You are viewing a plain text version of this content. The canonical link for it is here.
Posted to commits@arrow.apache.org by jo...@apache.org on 2023/06/13 12:37:54 UTC
[arrow] branch main updated: GH-35858: [Python] disallow none schema parquet writer (#36011)
This is an automated email from the ASF dual-hosted git repository.
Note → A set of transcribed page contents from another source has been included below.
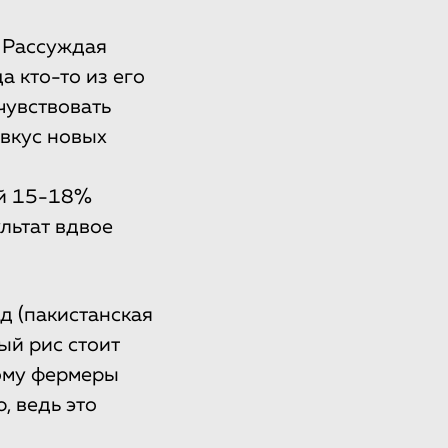
 Рассуждая
а кто-то из его
чувствовать
 вкус новых
ай 15-18%
ультат вдвое
д (пакистанская
ый рис стоит
тому фермеры
, ведь это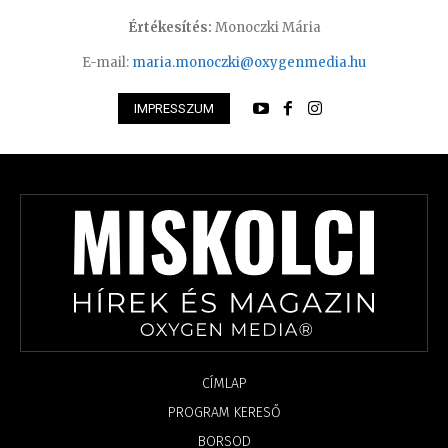
Értékesítés:
Monoczki Mária
E-mail:
maria.monoczki@oxygenmedia.hu
IMPRESSZUM
CÍMLAP
PROGRAM KERESŐ
BORSOD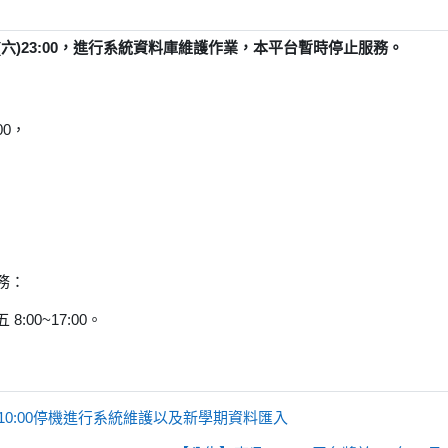
月1日(六)23:00，進行系統資料庫維護作業，本平台暫時停止服務。
00，
務：
:00~17:00。
日(四)10:00停機進行系統維護以及新學期資料匯入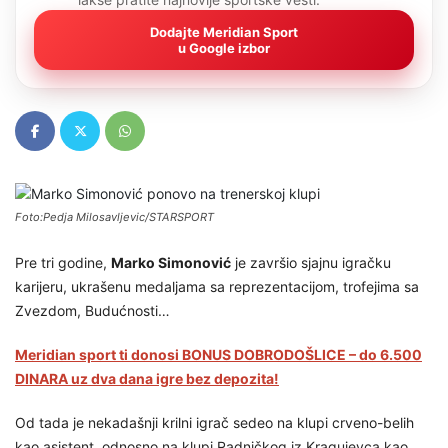
Dodajte Meridian Sport
u Google izbor
Foto:Pedja Milosavljevic/STARSPORT
Pre tri godine,
Marko Simonović
je završio sjajnu igračku
karijeru, ukrašenu medaljama sa reprezentacijom, trofejima sa
Zvezdom, Budućnosti…
Meridian sport ti donosi BONUS DOBRODOŠLICE – do 6.500
DINARA uz dva dana igre bez depozita!
Od tada je nekadašnji krilni igrač sedeo na klupi crveno-belih
kao asistent, odnosno na klupi Radničkog iz Kragujevca kao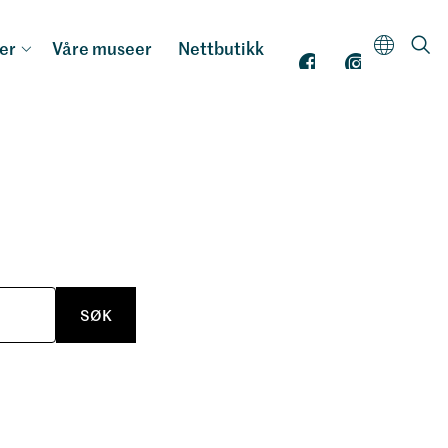
er
Våre museer
Nettbutikk
SØK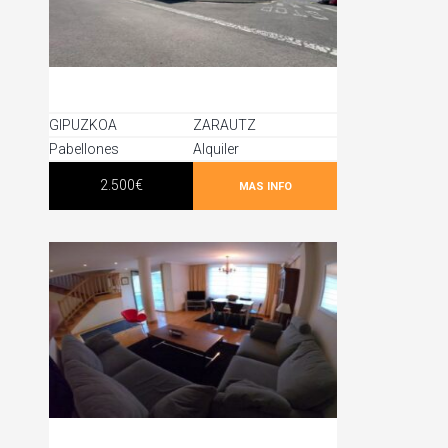
GIPUZKOA
ZARAUTZ
Pabellones
Alquiler
2.500€
MAS INFO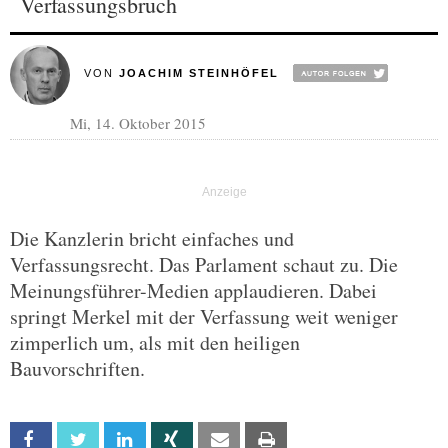
Verfassungsbruch
VON
JOACHIM STEINHÖFEL
Mi, 14. Oktober 2015
Die Kanzlerin bricht einfaches und
Verfassungsrecht. Das Parlament schaut zu. Die
Meinungsführer-Medien applaudieren. Dabei
springt Merkel mit der Verfassung weit weniger
zimperlich um, als mit den heiligen
Bauvorschriften.
Facebook
Twitter
Linkedin
Xing
Email
Print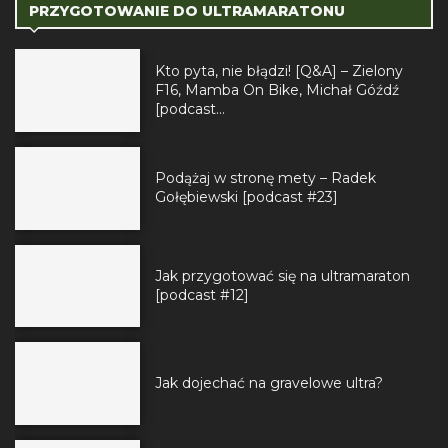
PRZYGOTOWANIE DO ULTRAMARATONU
Kto pyta, nie błądzi! [Q&A] – Zielony
F16, Mamba On Bike, Michał Góźdź
[podcast...
Podążaj w stronę mety – Radek
Gołębiewski [podcast #23]
Jak przygotować się na ultramaraton
[podcast #12]
Jak dojechać na gravelowe ultra?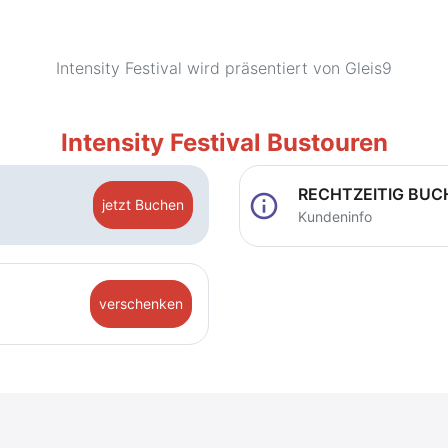
Intensity Festival wird präsentiert von Gleis9
Intensity Festival Bustouren
RECHTZEITIG BUC
info
jetzt Buchen
Kundeninfo
verschenken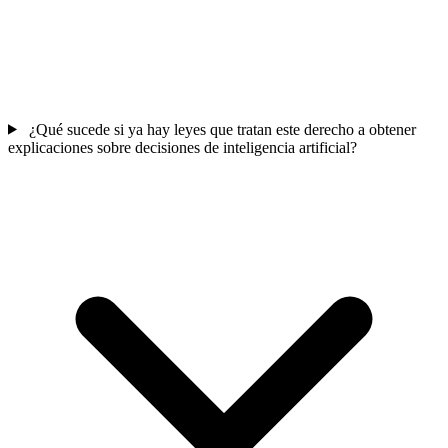
¿Qué sucede si ya hay leyes que tratan este derecho a obtener
explicaciones sobre decisiones de inteligencia artificial?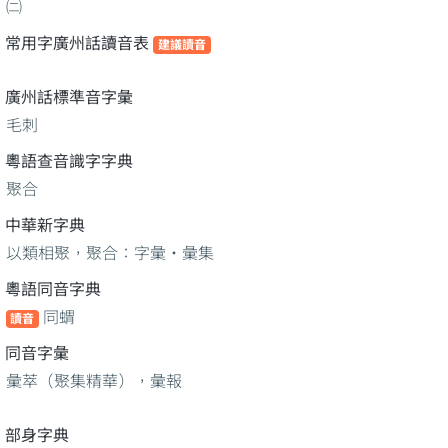
㈡
常用字廣州話讀音表
建議讀音
廣州話標準音字彙
毛刺
粵語查音識字字典
聚合
中華新字典
以類相聚，聚合：字彙‧彙集
粵語同音字典
同蝟
讀音
同音字彙
彙萃（聚集精華），彙報
部身字典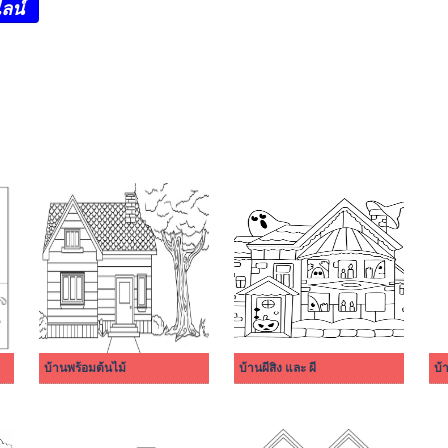
ลน์
บ้านพร้อมต้นไม้
บ้านผีสิง และ ผี
บ้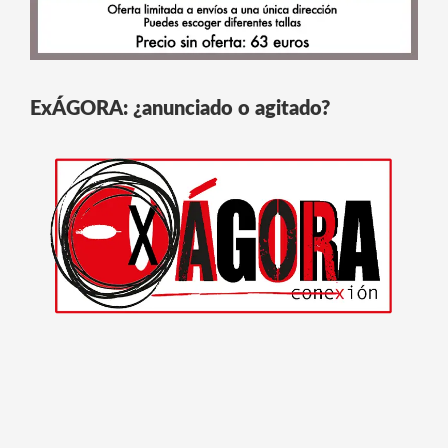
ExÁGORA: ¿anunciado o agitado?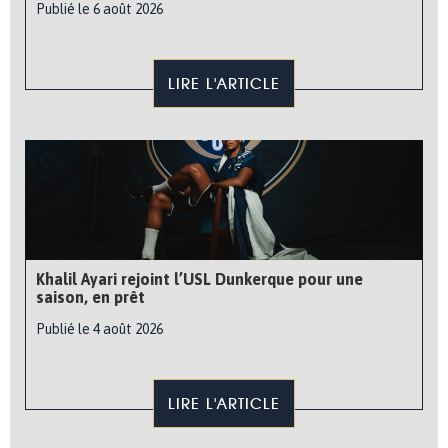
Publié le 6 août 2026
LIRE L'ARTICLE
Khalil Ayari rejoint l’USL Dunkerque pour une
saison, en prêt
Publié le 4 août 2026
LIRE L'ARTICLE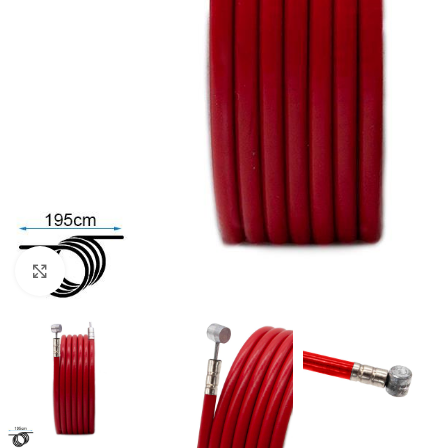
Click to enlarge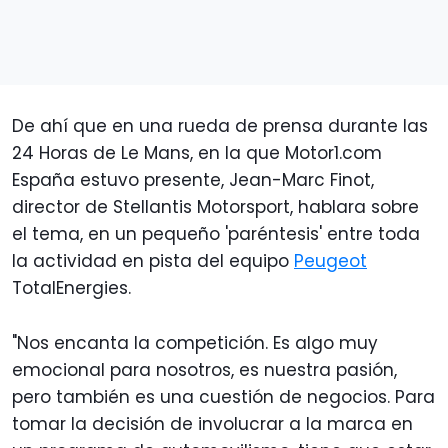
De ahí que en una rueda de prensa durante las
24 Horas de Le Mans, en la que Motor1.com
España estuvo presente, Jean-Marc Finot,
director de Stellantis Motorsport, hablara sobre
el tema, en un pequeño 'paréntesis' entre toda
la actividad en pista del equipo
Peugeot
TotalEnergies.
"Nos encanta la competición
. Es algo muy
emocional para nosotros, es nuestra pasión,
pero también es una cuestión de negocios. Para
tomar la decisión de involucrar a la marca en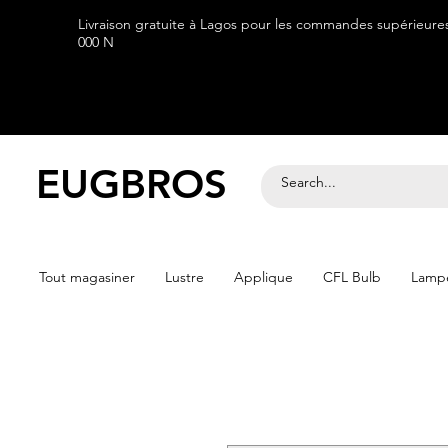
Livraison gratuite à Lagos pour les commandes supérieure
000 N
EUGBROS
Tout magasiner
Lustre
Applique
CFL Bulb
Lampe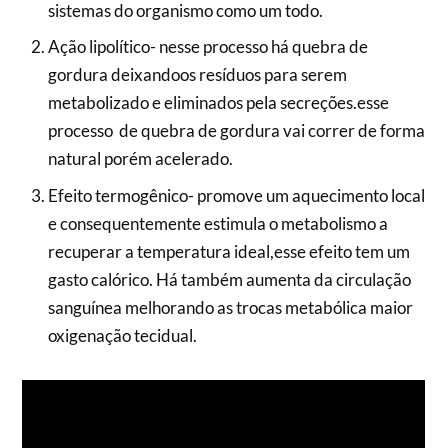
sistemas do organismo como um todo.
Ação lipolítico- nesse processo há quebra de
gordura deixandoos resíduos para serem
metabolizado e eliminados pela secreções.esse
processo de quebra de gordura vai correr de forma
natural porém acelerado.
Efeito termogênico- promove um aquecimento local
e consequentemente estimula o metabolismo a
recuperar a temperatura ideal,esse efeito tem um
gasto calórico. Há também aumenta da circulação
sanguínea melhorando as trocas metabólica maior
oxigenação tecidual.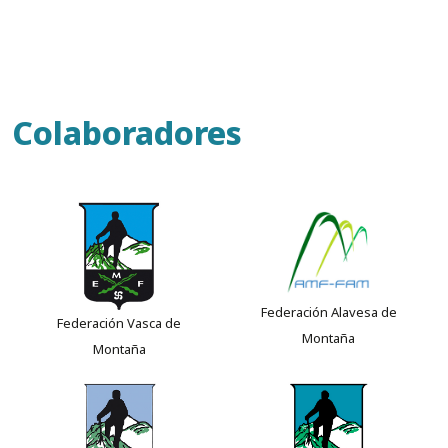
Colaboradores
Federación Alavesa de
Federación Vasca de
Montaña
Montaña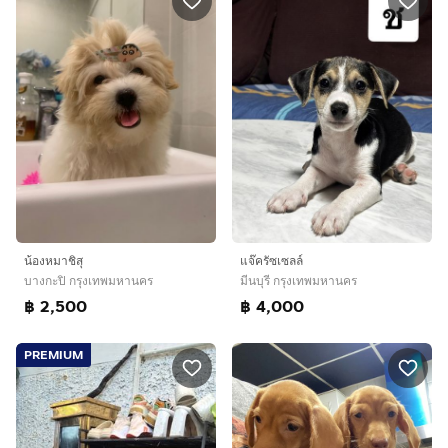
น้องหมาชิสุ
แจ๊ครัซเซลล์
บางกะปิ กรุงเทพมหานคร
มีนบุรี กรุงเทพมหานคร
฿ 2,500
฿ 4,000
PREMIUM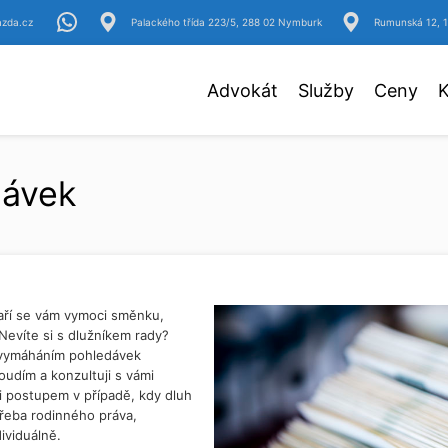
azda.cz
Palackého třída 223/5, 288 02 Nymburk
Rumunská 12, 1
Advokát
Služby
Ceny
K
dávek
aří se vám vymoci směnku,
evíte si s dlužníkem rady?
 vymáháním pohledávek
udím a konzultuji s vámi
ezi postupem v případě, kdy dluh
řeba rodinného práva,
ividuálně.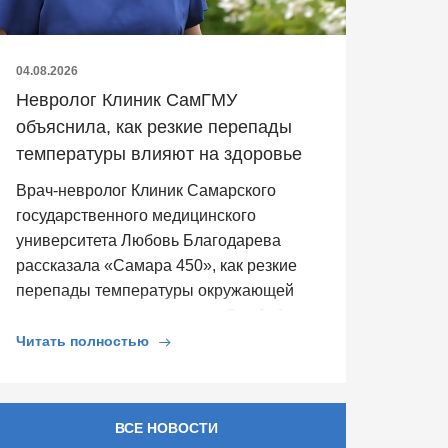
04.08.2026
Невролог Клиник СамГМУ
объяснила, как резкие перепады
температуры влияют на здоровье
Врач-невролог Клиник Самарского
государственного медицинского
университета Любовь Благодарева
рассказала «Самара 450», как резкие
перепады температуры окружающей
среды влияют на здоровье. Она […]
Читать полностью
ВСЕ НОВОСТИ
jorisvandenbossche pushed a commit to branch main
in repository https://gitbox.apache.org/repos/asf/arrow.git
The following commit(s) were added to refs/heads/main by this push:
new 1ddeaab30b GH-35858: [Python] disallow none schema parquet writer (#36011)
1ddeaab30b is described below
commit 1ddeaab30b905b97c1c17a41daa1b3cd923e91d9
Author: Weston Pace <we...@gmail.com>
AuthorDate: Tue Jun 13 05:37:39 2023 -0700
GH-35858: [Python] disallow none schema parquet writer (#36011)
### Rationale for this change
Previously, passing in None for the schema would cause a segmentation fault.
### What changes are included in this PR?
Now a TypeError is raised instead
### Are these changes tested?
Yes, a new unit test is created
### Are there any user-facing changes?
No
* Closes: #35858
Authored-by: Weston Pace <we...@gmail.com>
Signed-off-by: Joris Van den Bossche <jo...@gmail.com>
---
python/pyarrow/_parquet.pyx | 2 +-
python/pyarrow/tests/parquet/test_parquet_writer.py | 8 ++++++++
2 files changed, 9 insertions(+), 1 deletion(-)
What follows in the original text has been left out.